Ilmu ini menerangan baris kata-kata Al-Qur’an dan kedudukannya dalam susunan kalimat. Di antara kitab penting dalam ilmu ini yaitu Imla al-Rahman karangan Abd al-Baqa al-Ukbari.

Ilmu Wujuh wa al-Nazair

Ilmu ini membuktikan kata-kata Al-Qur’an yang mengandung banyak arti dan membuktikan makna yang dimaksud pada daerah tertentu. Ilmu ini sanggup dipelajari dalam kitab Mu’tarak al-Aqran karangan Al-Suyuthi.
Ilmu Ma’rifah al-Muhkam wa al-Mutasyabih Ilmu ini membuktikan ayat-ayat yang dipandang muhkam (jelas maknanya ) dan yang mutasyabih (samar maknanya, perlu ditakwil).
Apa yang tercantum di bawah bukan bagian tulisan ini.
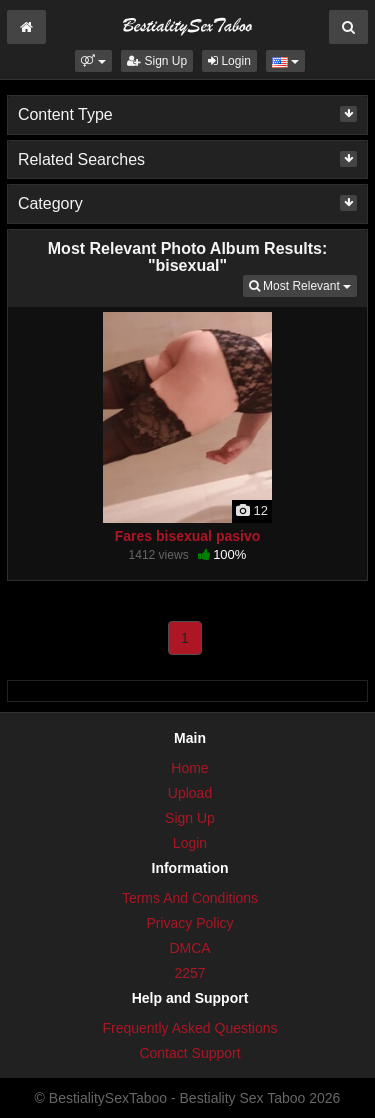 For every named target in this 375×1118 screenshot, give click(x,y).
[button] (93, 61)
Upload (190, 793)
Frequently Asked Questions (189, 1028)
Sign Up (157, 61)
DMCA (189, 948)
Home (189, 768)
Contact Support (189, 1053)
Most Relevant (303, 284)
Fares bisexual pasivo (188, 536)
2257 (189, 973)
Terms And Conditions (190, 898)
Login (229, 61)
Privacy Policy (189, 923) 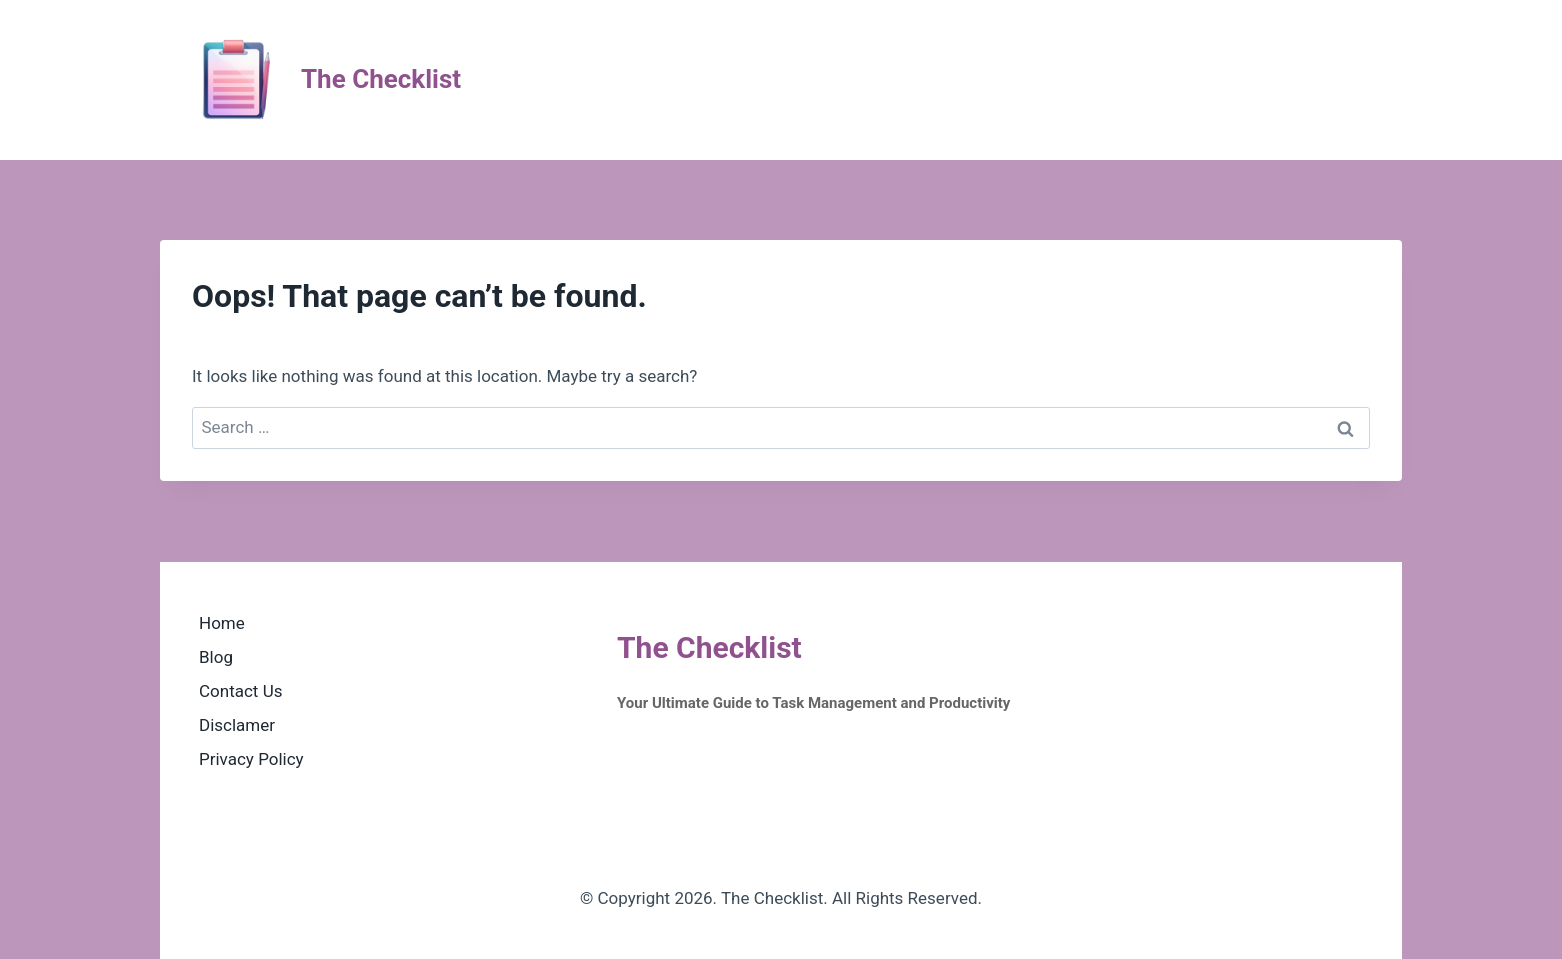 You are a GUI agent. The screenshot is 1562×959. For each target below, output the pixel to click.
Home (222, 623)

Salah satu kitab menyangkut ilmu ini ialah al-Manzumah al-Sakhawiah karangan al-Sakhawi.

Ilmu Nasikh wa al-Mansukh

Ilmu ini membuktikan ayat-ayat yng dianggap mansukh (yang dihapuskan) oleh sebagian para mufassir. Di anatara kitab-kitab yang mengulas hal ini ialah Al-Nasikh wa al-Mansukh karangan bubuk Ja’faral al-Nahhas, Al-Itqan karangan Al-suyuthi, Tarikh Tasyri dan Ushul al-Fiqh karangan Al-Khudhari.